(Source records)
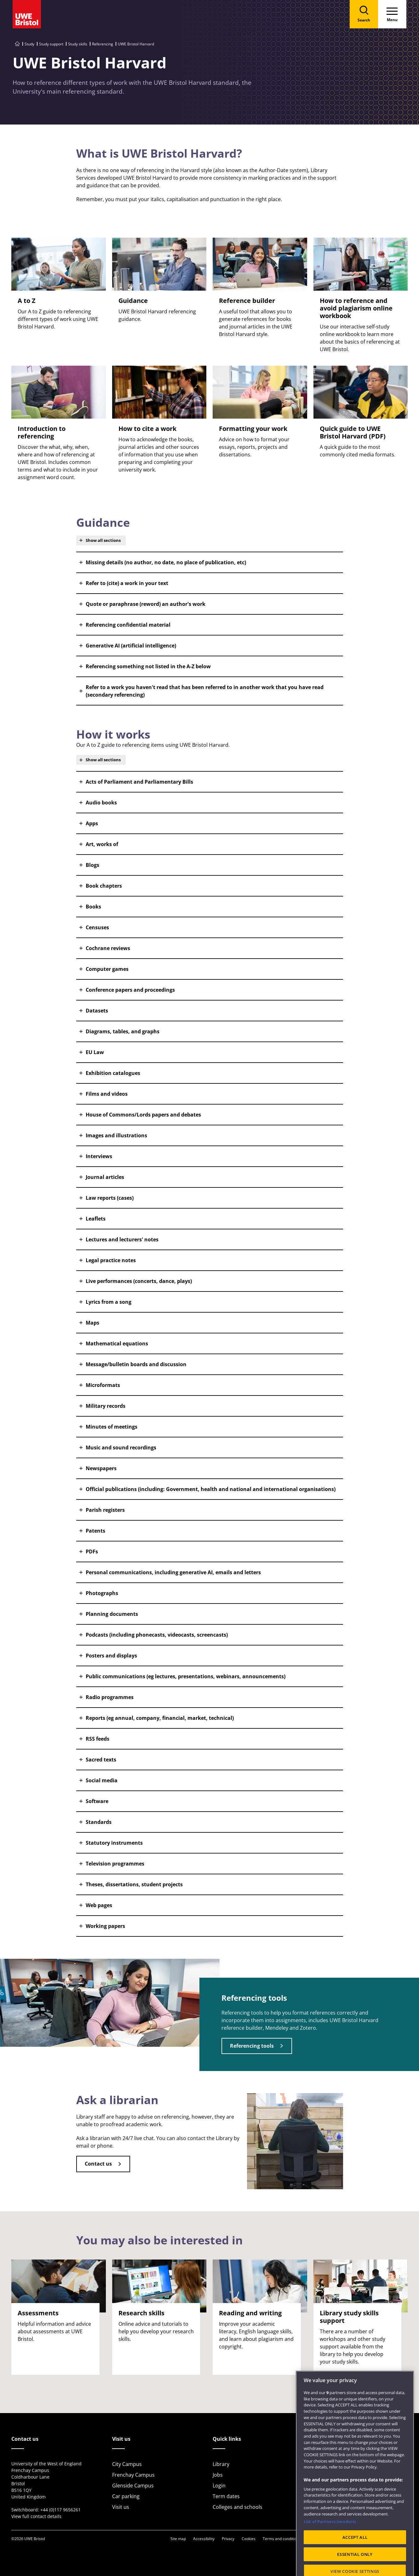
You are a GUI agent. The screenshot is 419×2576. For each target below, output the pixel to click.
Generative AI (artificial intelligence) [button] (131, 645)
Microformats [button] (103, 1385)
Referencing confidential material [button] (128, 624)
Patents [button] (95, 1530)
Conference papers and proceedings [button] (130, 989)
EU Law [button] (95, 1052)
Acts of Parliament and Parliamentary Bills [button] (139, 781)
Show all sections (103, 540)
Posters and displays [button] (111, 1655)
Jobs (218, 2474)
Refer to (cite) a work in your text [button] (127, 583)
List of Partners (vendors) (330, 2538)
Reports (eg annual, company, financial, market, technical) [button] (160, 1717)
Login (219, 2485)
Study (29, 44)
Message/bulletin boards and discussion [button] (136, 1364)
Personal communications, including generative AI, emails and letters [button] (173, 1572)
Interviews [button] (99, 1156)
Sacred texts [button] (101, 1759)
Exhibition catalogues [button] (113, 1073)
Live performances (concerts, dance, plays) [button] (139, 1281)
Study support (51, 44)
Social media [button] (102, 1780)
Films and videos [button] (107, 1093)
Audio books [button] (101, 802)
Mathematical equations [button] (117, 1343)
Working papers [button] (105, 1926)
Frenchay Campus (133, 2474)
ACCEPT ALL (355, 2554)
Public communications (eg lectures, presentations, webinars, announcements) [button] (185, 1676)
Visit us (120, 2506)
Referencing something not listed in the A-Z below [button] (148, 666)
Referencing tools (252, 2045)
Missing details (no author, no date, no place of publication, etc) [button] (166, 562)
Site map (178, 2538)
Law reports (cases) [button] (110, 1197)
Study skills (77, 44)
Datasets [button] (97, 1010)
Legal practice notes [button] (111, 1260)
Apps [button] (92, 823)
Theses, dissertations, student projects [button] (134, 1884)
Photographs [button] (102, 1593)
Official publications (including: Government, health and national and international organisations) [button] (211, 1489)
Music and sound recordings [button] (121, 1447)
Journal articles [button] (105, 1177)
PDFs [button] (92, 1551)
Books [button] (93, 906)
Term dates (226, 2496)
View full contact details (36, 2516)
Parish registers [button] (105, 1509)
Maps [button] (92, 1322)
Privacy (228, 2538)
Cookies (248, 2538)
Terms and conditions (282, 2538)
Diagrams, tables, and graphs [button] (122, 1031)
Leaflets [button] (96, 1218)
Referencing (102, 44)
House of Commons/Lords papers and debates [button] (143, 1114)
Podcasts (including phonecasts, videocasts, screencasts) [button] (157, 1634)
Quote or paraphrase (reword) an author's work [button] (145, 603)
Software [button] (97, 1801)
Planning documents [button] (112, 1613)
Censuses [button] (97, 927)
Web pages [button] (99, 1905)
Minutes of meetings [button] (111, 1426)
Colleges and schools (237, 2506)
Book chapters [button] (104, 885)
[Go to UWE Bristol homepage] (17, 44)
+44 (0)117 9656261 (60, 2510)
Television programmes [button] (115, 1863)
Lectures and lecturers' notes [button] (122, 1239)
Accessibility (204, 2538)
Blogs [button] (92, 865)
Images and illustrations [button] (116, 1135)
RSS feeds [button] (97, 1738)
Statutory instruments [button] (114, 1842)
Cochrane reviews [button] (108, 948)
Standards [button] (99, 1822)
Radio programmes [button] (110, 1697)
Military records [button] (105, 1405)
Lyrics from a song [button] (108, 1301)
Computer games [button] (107, 969)
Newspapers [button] (101, 1468)
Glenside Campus (133, 2485)
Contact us (98, 2163)
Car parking (126, 2496)
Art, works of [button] (102, 844)
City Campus (127, 2464)
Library (221, 2464)
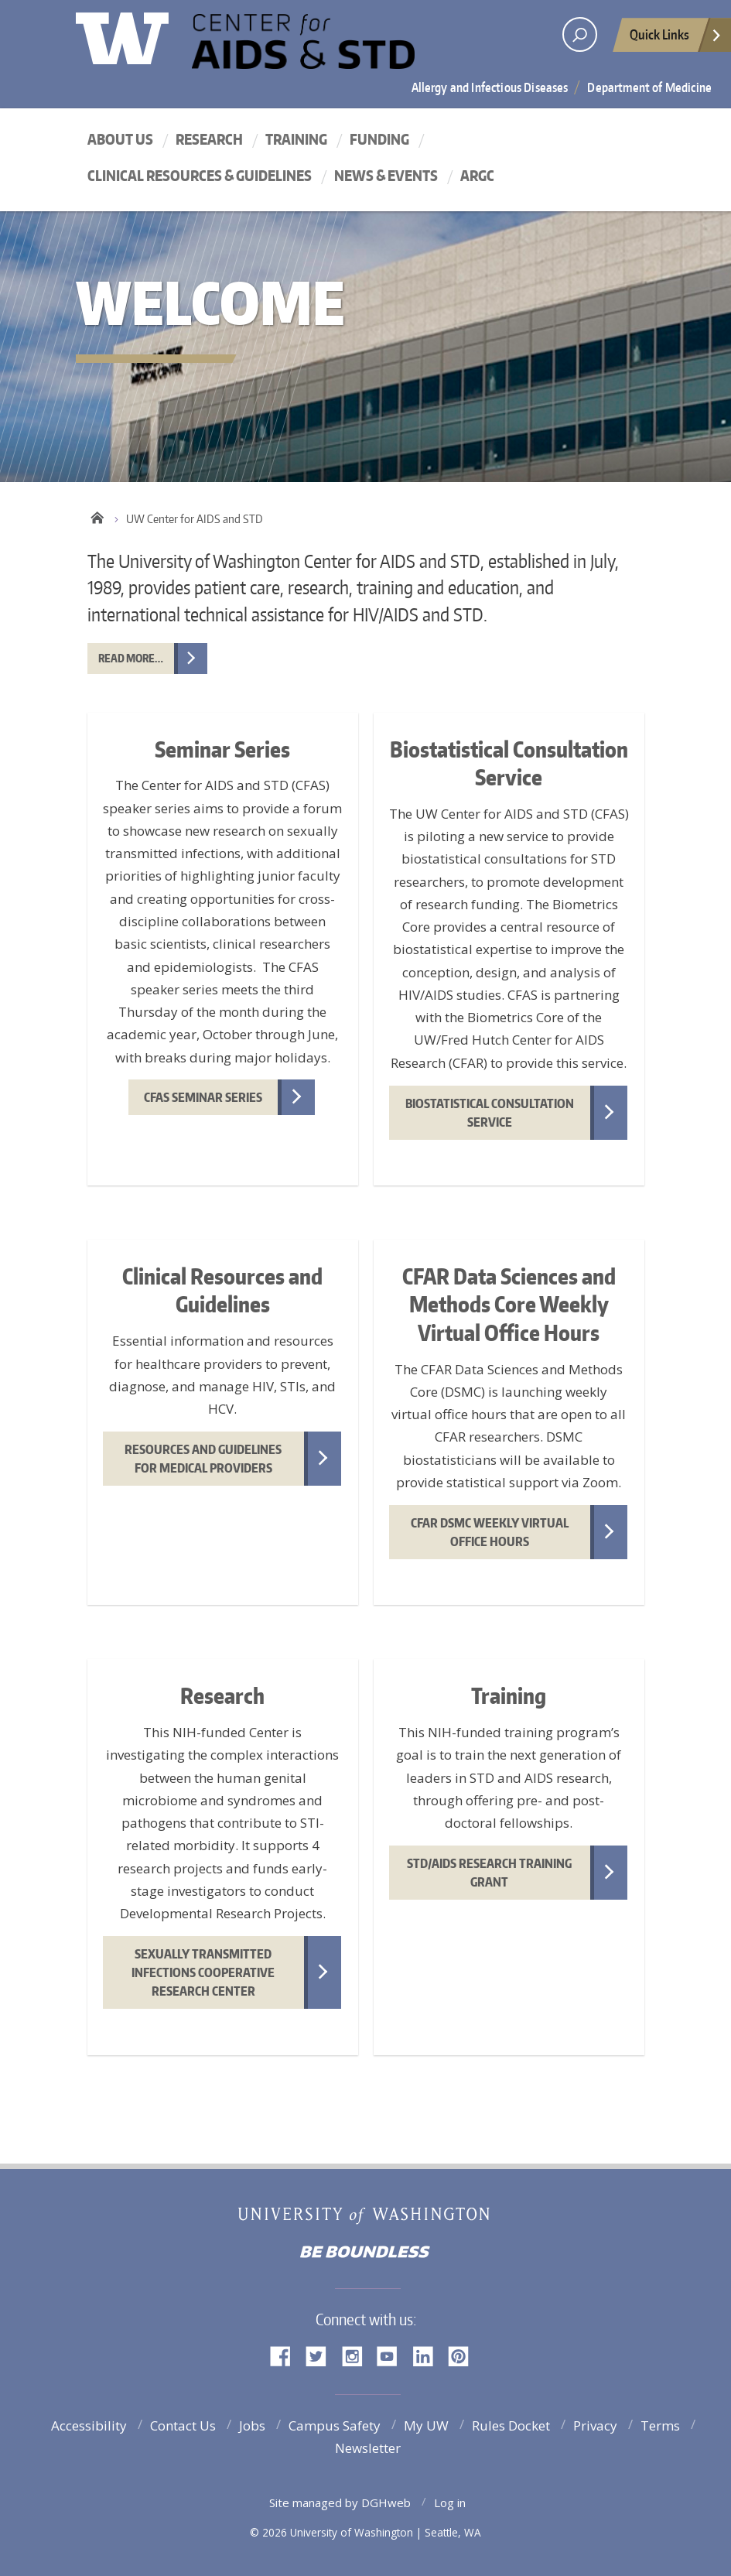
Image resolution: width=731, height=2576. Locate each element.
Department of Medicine (649, 87)
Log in (450, 2502)
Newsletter (368, 2448)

> [EXERCISE AIM]
Copy nothing past the line containing "Personal communications, including": reproduce every line from the start of the records up to it, skipping pictures.

> [YOUR RESPONSE]
You are a GUI agent. The screenshot is 419×2576. For each target below, output the pixel to click.
Generative AI (artificial intelligence) [button] (131, 645)
Microformats [button] (103, 1385)
Referencing confidential material [button] (128, 624)
Patents [button] (95, 1530)
Conference papers and proceedings [button] (130, 989)
EU Law [button] (95, 1052)
Acts of Parliament and Parliamentary Bills [button] (139, 781)
Show all sections (103, 540)
Posters and displays [button] (111, 1655)
Jobs (218, 2474)
Refer to (cite) a work in your text [button] (127, 583)
List of Partners (vendors) (330, 2538)
Reports (eg annual, company, financial, market, technical) [button] (160, 1717)
Login (219, 2485)
Study (29, 44)
Message/bulletin boards and discussion [button] (136, 1364)
Personal communications, including generative AI, emails and letters [button] (173, 1572)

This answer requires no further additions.